These men tell him they have intercepted communiques from the Nazis, who are busy excavating the ancient and long-buried city of Tanis, Egypt, and that one communique mentions Dr. Jones' mentor Abner Ravenwood. From this, Indy is able to deduce that the Nazis are after the Ark of the Covenant, a biblical relic that supposedly contains the Tablets of the Law, through which God delivered the Ten Commandments to Moses at Mount Sinai. The Ark is purported to be an object of immense power, an object which Adolf Hitler, long a believer in occult mythology, believes will make his army invincible. And so... Dr. Jones is recruited for an important mission:

Beat the Nazis to the Ark.

In order to do this, Indiana needs a medallion which holds the key to the Ark’s location, the fabled headpiece to the Staff or Ra, and if anyone has it, it would be Abner Ravenwood. Last Indy heard, Abner was in Tibet. But after flying to Patan, Nepal, and journeying all the way to the snowbound saloon known as the Raven, he doesn’t find Abner, he finds Marion Ravenwood instead, Abner's hard-drinking and tough-as-nails daughter, and also a former girlfriend Indy unceremoniously dumped and ghosted a few years back.

She’s still mad at him.

But too bad for Marion, a bunch of Nazis showed up first. They’re looking for the medallion too, and they’re willing to kill Marion for it. Luckily Indy shows up and saves her, but he burns down her bar in the process. Marion demands to be paid for the damages, which means that if Indy wants the medallion, then Marion is coming with him until she gets her money.

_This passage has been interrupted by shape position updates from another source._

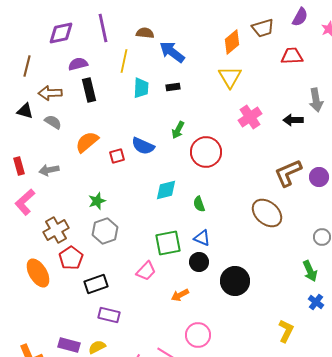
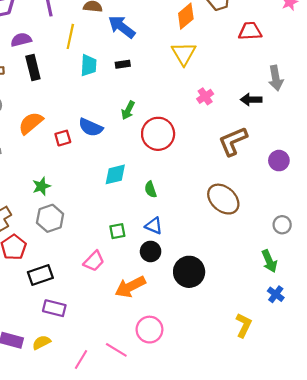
pink cross: (250, 117) -> (205, 96), size x0.7
brown L-shape: (288, 173) -> (233, 141), moved
green square: (168, 243) -> (117, 231), size x0.6
orange arrow: (180, 295) -> (130, 287), size x1.6

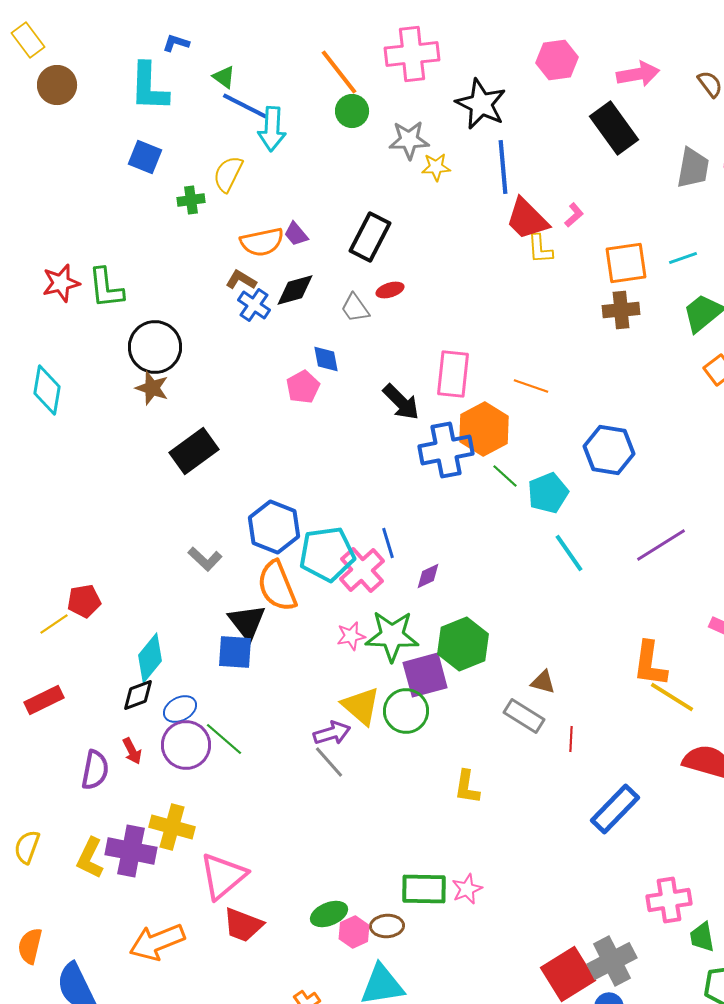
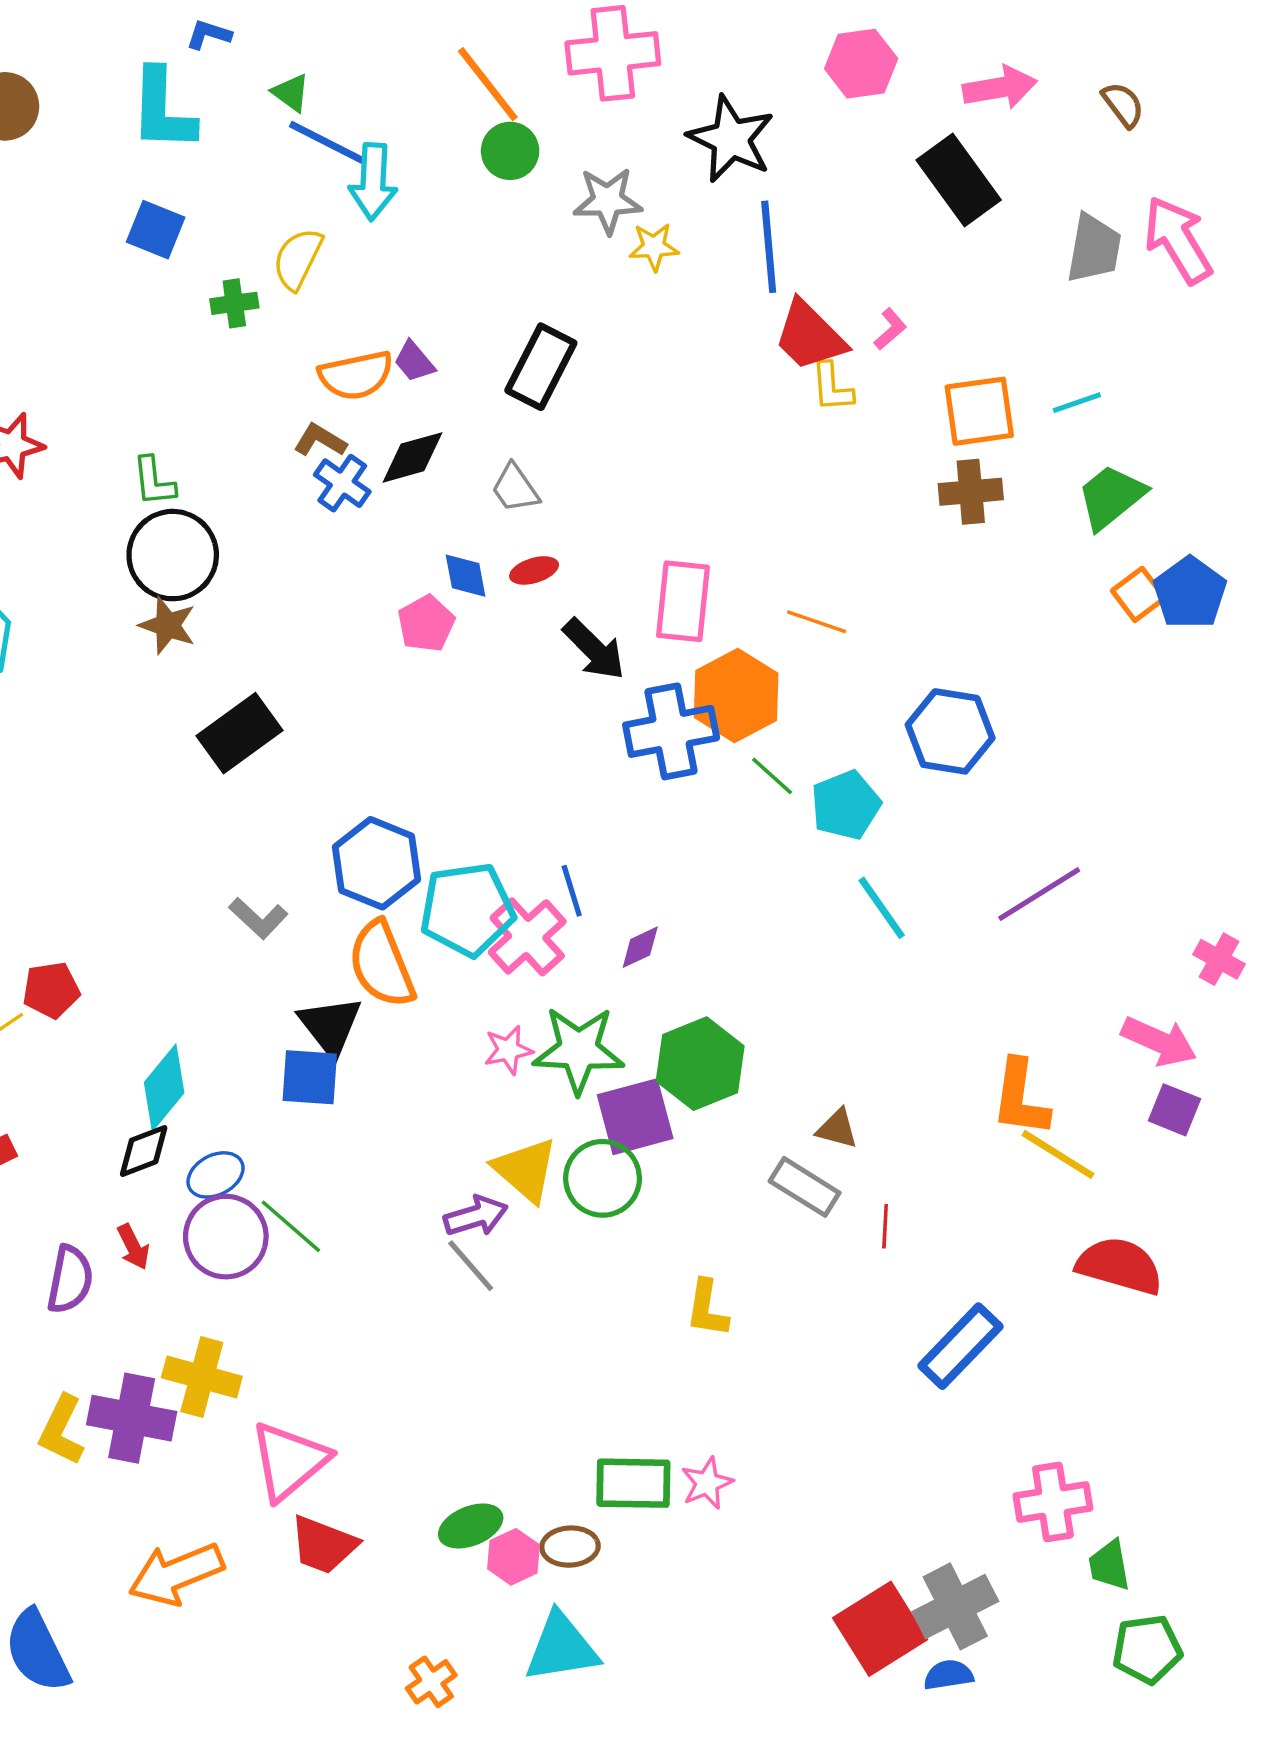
green L-shape: (106, 288) -> (154, 481), moved, size x0.7
red ellipse: (390, 290) -> (534, 570), moved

Also, they still have feelings for each other, but for the moment, they refuse to admit this, and instead pretend like they're mad at each other.

Next stop… Cairo, where Dr. Jones's friend Sallah joins them. From Sallah, Indy finds out that Belloq is working with the Nazis, and they have a replica medallion built from the burn on Nazi enforcer Herr Toht's hand. But through an old Iman, they discover that the Nazis don’t have all the information, so they sneak onto the site, find the right spot, dig up the Ark, and then try to sneak off with it, but they’re discovered. Then there’s a whole bunch of two-fisted high adventure, until finally Dr. Jones is able to recapture the Ark.

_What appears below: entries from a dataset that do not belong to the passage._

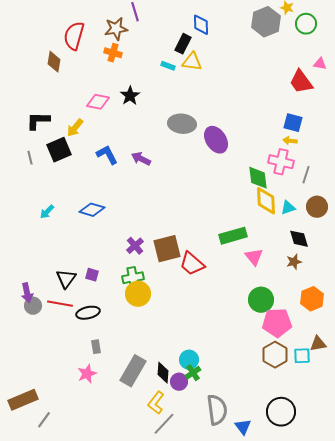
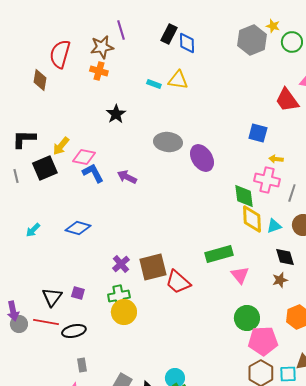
black rectangle: (183, 44) -> (169, 34), moved
pink diamond: (98, 102) -> (84, 157), moved
blue square: (293, 123) -> (258, 133), moved

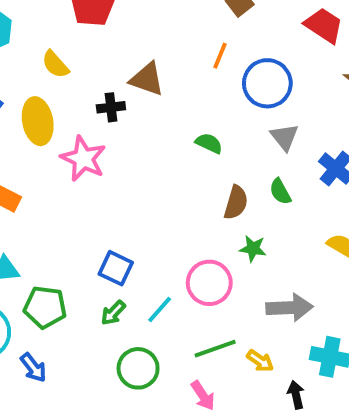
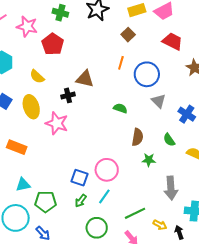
green semicircle: (280, 192) -> (169, 140), moved
pink circle: (209, 283) -> (107, 170), moved
gray arrow: (290, 308) -> (171, 188), turned 95
yellow arrow: (260, 361) -> (160, 225), moved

Hiding aboard a smuggler’s ship with the Ark, they are overtaken by a Nazi U-boat, who seize the Ark and Marion. Jones somehow boards the U-boat in a way that has never really been clear, and is probably best ignored. The U-boat heads to a secret island base in the Aegean Sea, where Belloq intends to open the Ark, just to make sure it works, before presenting it to Hitler.

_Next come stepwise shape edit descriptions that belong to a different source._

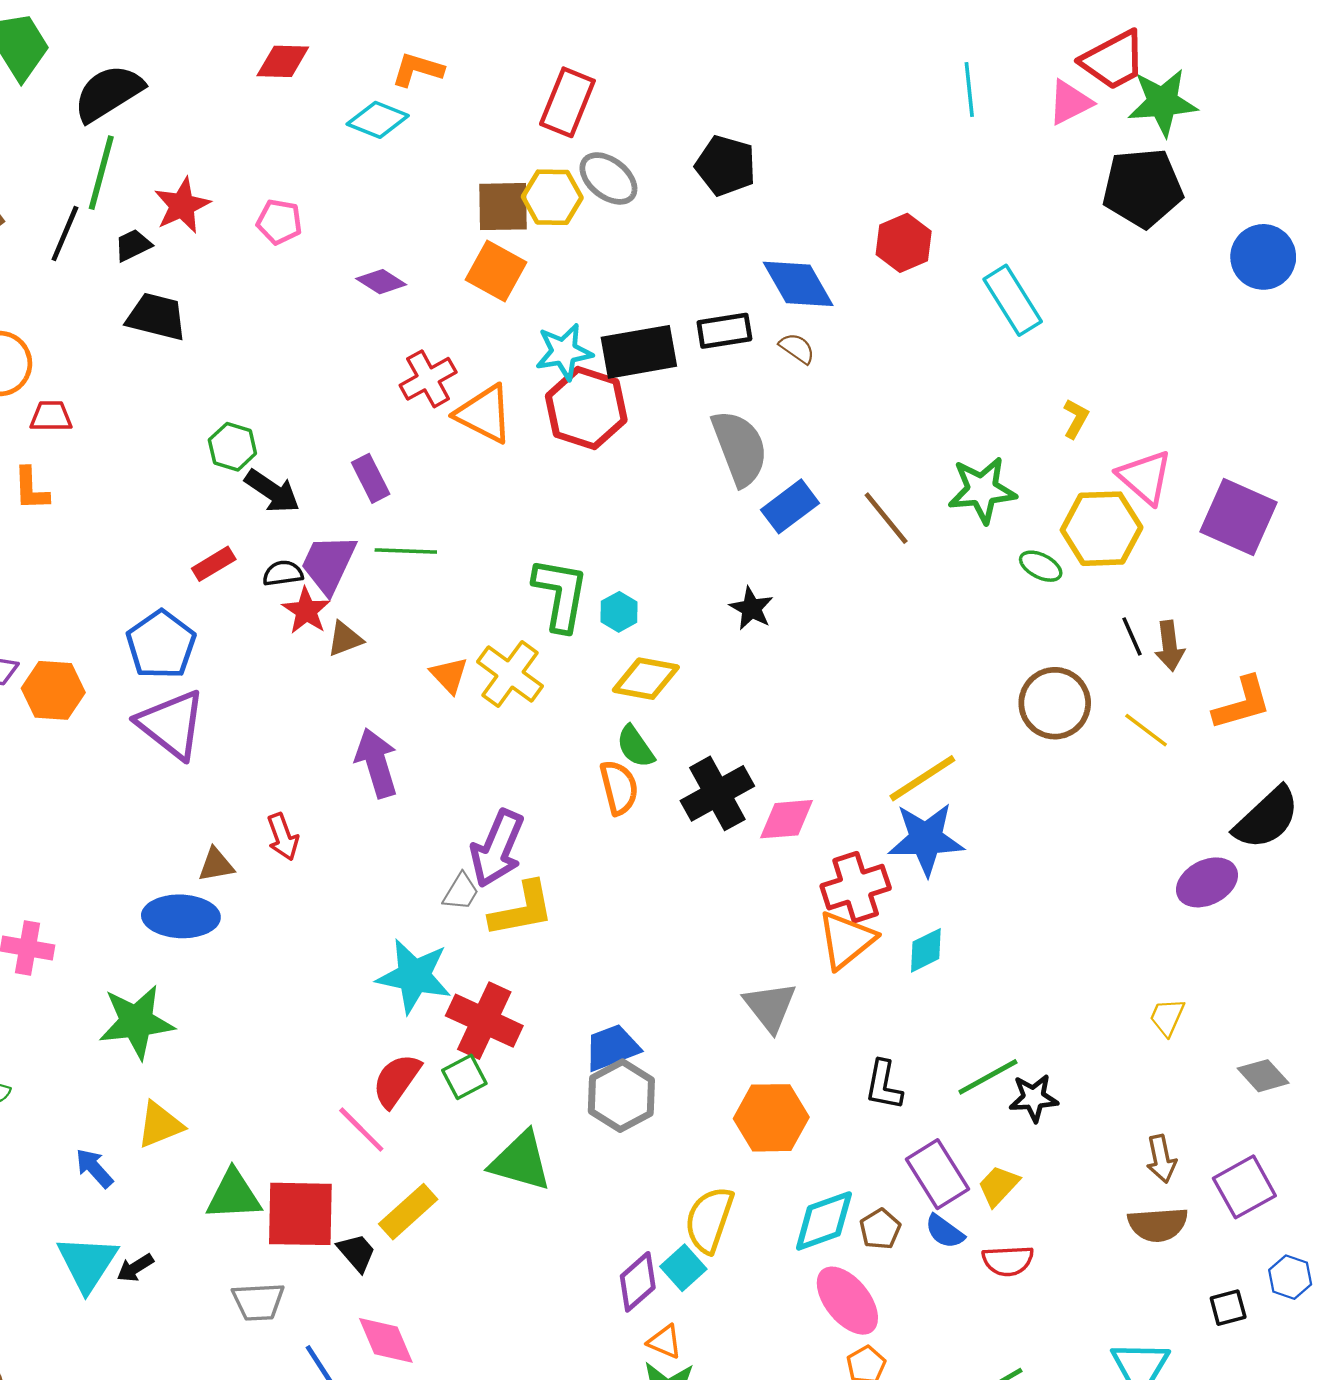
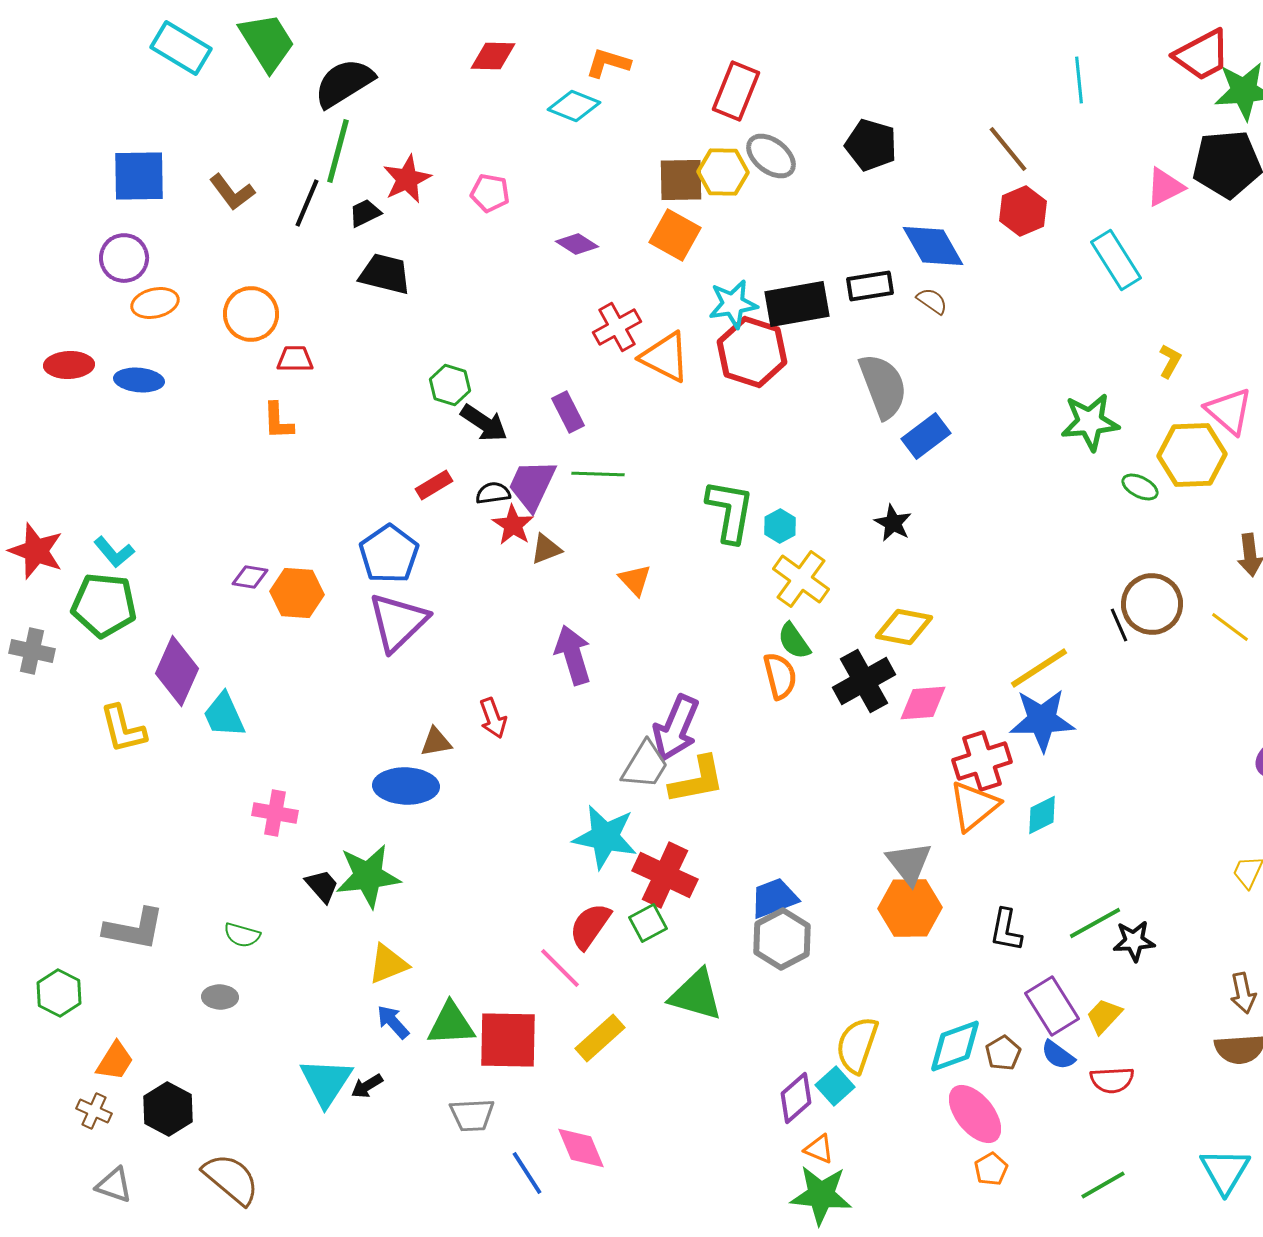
pink triangle: (1070, 102) -> (1165, 187), moved
brown line: (886, 518) -> (1008, 149), moved
black line: (1132, 636) -> (1119, 625), moved
yellow cross: (510, 674) -> (801, 579), moved
yellow diamond: (646, 679) -> (904, 627), moved
purple triangle: (172, 724) -> (398, 622), turned 38
gray trapezoid: (461, 892) -> (645, 765), size x1.5
orange hexagon: (771, 1118) -> (910, 908), moved
blue arrow: (94, 1168) -> (393, 1022), moved
black trapezoid: (357, 1253) -> (322, 886), moved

After that, well… the bad guys are wiped clean by the Wrath of God.

Back in D.C., the government gives Dr. Jones the brush off, claiming they already have "top men" studying the Ark. But in a vast warehouse in an unknown location, we see that it has actually been crated up and stored away amongst countless other anonymous crates, all of them possibly holding some strange and unknown mystery.

This film bounds from the jungles of South America, the snowy mountains of Tibet, the endless deserts of Egypt, a hidden submarine base on an isolated Aegean island, multiple lost temples, and the campus of a Connecticut college. It has evil Nazis, slimy gravediggers, drunken Sherpas, and scheming Frenchmen, all while dodging spiders and snakes and runaway boulders, hidden spears that seem to be triggered by some kind of ancient light-based tripwire, collapsing temples, burning airplanes, and runaway trucks.

And that truck is central to one of the best chase scenes to ever appear on film.

But what really sells the film is its sense of humor.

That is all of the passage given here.